I know I’ve touched on ideas of art and truth before, but it’s something I frequently find myself returning to.  I suppose as someone who’s read “The Origin of the Work of Art” three times now it’s fairly well ingrained in my mind.  This time I’ve been thinking about history paintings and truth.  History paintings were a huge source of commissions for artists for a long time.  Yet for many of the subjects being depicted the artist was not present or even alive at the time. So how can these pieces contain the truth?

            Indeed it seems almost impossible for these paintings to contain the truth.  They were created by people who weren’t even there and often commissioned by people who planned to use the piece in some way to promote their own personal and/or political agenda.  Doesn’t sound like there’s much truth there.  I think the key lies in the difference between “truthful” and “the truth.” So yes, many of these paintings are not “truthful.”  They may represent people and events that actually existed/occurred, but the scene itself is the invention of the artist’s imagination.

            But this does not mean that the painting doesn’t still contain “the truth.”  A good history painting, while perhaps not historically accurate, should still capture the spirit and essence of the time/scene/event it is representing.  And it is there in which the truth lay.  Did Washington really look like that crossing the Delaware?  Probably not.  But does the painting capture the spirit of the American Revolution?  Absolutely.  There’s an essence to that painting that captures the truth of the time.  It is not truthful, yet it still contains the truth.

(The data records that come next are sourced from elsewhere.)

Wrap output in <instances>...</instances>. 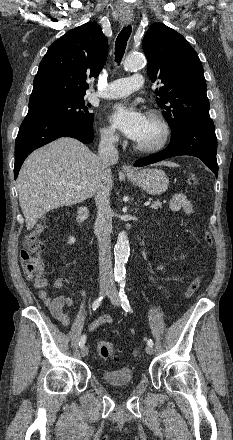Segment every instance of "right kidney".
Returning <instances> with one entry per match:
<instances>
[{
    "label": "right kidney",
    "mask_w": 233,
    "mask_h": 440,
    "mask_svg": "<svg viewBox=\"0 0 233 440\" xmlns=\"http://www.w3.org/2000/svg\"><path fill=\"white\" fill-rule=\"evenodd\" d=\"M75 242V238L74 237H70L69 238V244H73Z\"/></svg>",
    "instance_id": "1"
}]
</instances>
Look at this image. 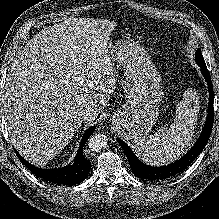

            The danger arises (and I suppose I’m getting a bit Platonic here) when people take these pieces as historical fact.  The truth of the spirit gets confused for the truth of the scene/historical accuracy.  Appreciate art for capturing the truth of its time.  But don’t assume the piece is truthful.  It seems that far too few people really know/understand how much and for how long art has been used as personal and political propaganda.  Even when not intended as propaganda, as long as it’s being produced by a human being, every piece of art carries with it some kind of bias.  And it’s so important to remember that when looking at art.  Not that these biases necessarily take away from the truth the piece may contain, in fact it may even add to it.  But it can effect and possible take away from the truthfulness. 

Washington Crossing the Delaware, Emanuel Gottlieb Leutze, 1851, oil on canvas.

“Almost done with this painting?  I’ve got places to be!”